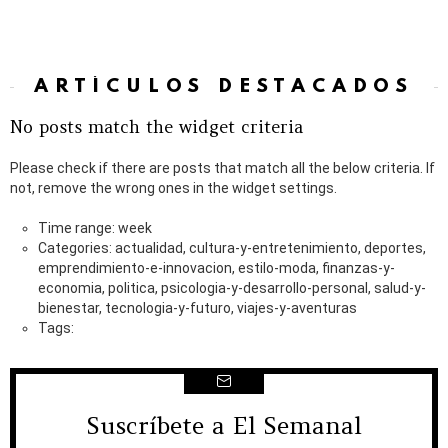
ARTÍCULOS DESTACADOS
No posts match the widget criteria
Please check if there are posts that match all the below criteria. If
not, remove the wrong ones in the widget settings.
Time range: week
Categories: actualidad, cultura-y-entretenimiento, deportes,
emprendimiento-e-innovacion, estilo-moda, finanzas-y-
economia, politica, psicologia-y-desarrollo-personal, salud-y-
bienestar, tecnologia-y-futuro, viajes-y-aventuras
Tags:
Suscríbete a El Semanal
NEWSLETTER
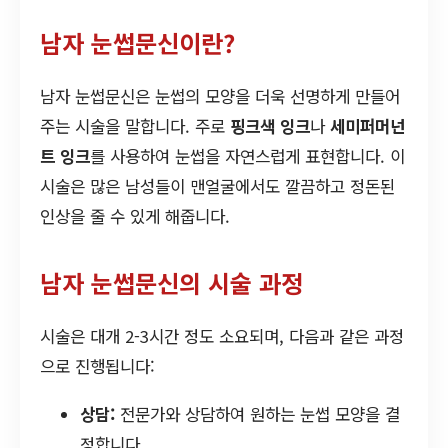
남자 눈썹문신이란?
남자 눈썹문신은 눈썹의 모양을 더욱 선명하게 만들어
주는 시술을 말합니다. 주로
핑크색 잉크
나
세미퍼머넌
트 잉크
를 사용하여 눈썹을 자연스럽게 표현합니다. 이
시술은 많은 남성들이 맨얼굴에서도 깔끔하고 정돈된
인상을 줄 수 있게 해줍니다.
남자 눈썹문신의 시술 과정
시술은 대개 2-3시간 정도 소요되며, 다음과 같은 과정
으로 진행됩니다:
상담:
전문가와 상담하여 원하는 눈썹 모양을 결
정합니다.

######

DESCRIPTION OF THE TASK:
Please transcribe exactly the line containing "No posts match the widget criteria" and every later line through the end of the records above, omitting pictures.

ANSWER BELOW:
No posts match the widget criteria
Please check if there are posts that match all the below criteria. If
not, remove the wrong ones in the widget settings.
Time range: week
Categories: actualidad, cultura-y-entretenimiento, deportes,
emprendimiento-e-innovacion, estilo-moda, finanzas-y-
economia, politica, psicologia-y-desarrollo-personal, salud-y-
bienestar, tecnologia-y-futuro, viajes-y-aventuras
Tags:
Suscríbete a El Semanal
NEWSLETTER
남자 눈썹문신이란?
남자 눈썹문신은 눈썹의 모양을 더욱 선명하게 만들어
주는 시술을 말합니다. 주로
핑크색 잉크
나
세미퍼머넌
트 잉크
를 사용하여 눈썹을 자연스럽게 표현합니다. 이
시술은 많은 남성들이 맨얼굴에서도 깔끔하고 정돈된
인상을 줄 수 있게 해줍니다.
남자 눈썹문신의 시술 과정
시술은 대개 2-3시간 정도 소요되며, 다음과 같은 과정
으로 진행됩니다:
상담:
전문가와 상담하여 원하는 눈썹 모양을 결
정합니다.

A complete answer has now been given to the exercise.